Pedro la hizo ponerse a horcajadas sobre él y sonrió al empezar a moverse dentro de ella por segunda vez esa noche.
—Pues vamos a darles lo que desean.
Pedro, de pie junto a Sergio frente al altar de la iglesia a la que su familia había asistido toda su vida, se tiraba del estrecho cuello de su elegante camisa.
—Recuérdame que nunca más me ponga una de estas cosas —gruñó.
—Dices lo mismo en todas las bodas — dijo Sergio.
—Bueno, gracias a Dios ya no me quedan hermanas ni amigos que casar. Estoy salvado.
—Solo hasta que crezcan tus sobrinos — replicó Sergio justo cuando empezaba a sonar la música.

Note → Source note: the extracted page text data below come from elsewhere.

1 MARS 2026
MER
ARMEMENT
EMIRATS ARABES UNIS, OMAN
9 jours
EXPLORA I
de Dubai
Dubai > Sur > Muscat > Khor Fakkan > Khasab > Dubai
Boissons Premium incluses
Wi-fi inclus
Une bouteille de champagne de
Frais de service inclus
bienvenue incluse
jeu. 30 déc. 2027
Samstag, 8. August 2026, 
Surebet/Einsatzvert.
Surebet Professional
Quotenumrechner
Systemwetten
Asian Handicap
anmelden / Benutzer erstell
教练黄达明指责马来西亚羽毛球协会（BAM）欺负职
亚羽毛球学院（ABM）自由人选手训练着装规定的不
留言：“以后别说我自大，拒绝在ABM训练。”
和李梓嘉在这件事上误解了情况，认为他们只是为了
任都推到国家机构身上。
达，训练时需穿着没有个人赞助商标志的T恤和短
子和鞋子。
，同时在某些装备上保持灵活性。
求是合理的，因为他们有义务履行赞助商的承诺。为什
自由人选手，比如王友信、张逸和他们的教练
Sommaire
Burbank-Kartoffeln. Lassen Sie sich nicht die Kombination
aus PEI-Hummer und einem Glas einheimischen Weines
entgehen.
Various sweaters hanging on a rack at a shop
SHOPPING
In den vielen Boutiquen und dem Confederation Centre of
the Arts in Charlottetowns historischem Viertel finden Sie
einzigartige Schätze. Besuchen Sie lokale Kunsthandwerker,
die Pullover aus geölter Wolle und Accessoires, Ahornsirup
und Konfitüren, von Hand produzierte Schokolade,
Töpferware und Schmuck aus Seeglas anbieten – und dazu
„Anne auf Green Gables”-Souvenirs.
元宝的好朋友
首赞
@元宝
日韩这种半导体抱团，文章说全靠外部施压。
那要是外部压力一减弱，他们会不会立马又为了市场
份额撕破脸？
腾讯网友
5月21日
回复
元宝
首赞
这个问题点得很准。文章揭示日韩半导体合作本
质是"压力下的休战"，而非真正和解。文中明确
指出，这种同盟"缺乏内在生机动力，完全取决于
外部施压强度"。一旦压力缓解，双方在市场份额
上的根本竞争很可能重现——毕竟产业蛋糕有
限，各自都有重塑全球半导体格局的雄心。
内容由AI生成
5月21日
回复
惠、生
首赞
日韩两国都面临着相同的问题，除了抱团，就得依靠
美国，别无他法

Pedro se giró y vió que sus hermanas empezaban a recorrer el pasillo con sus vestidos de color pastel. Nadia y Paula habían acordado que las chicas Alfonso fueran sus damas de honor. En realidad, habían estado de acuerdo en todos los detalles. Pedro sospechaba que lo único que le importaba a Nadia era volver a tener el anillo de Sergio en el dedo. Ni siquiera había pestañeado cuando Paula había insistido en que Juana fuera su madrina. En cuanto a esta última, se había echado a llorar cuando se lo había pedido. Al llegar ante el altar, Juana le guiñó un ojo impúdicamente y, luego, se colocó en su lugar mientras la música subía y todo el mundo se volvía para mirar a las novias. Pedro observó de reojo los pies de Juana y vió que, por una vez,no se había puesto sus brillantes zapatillas.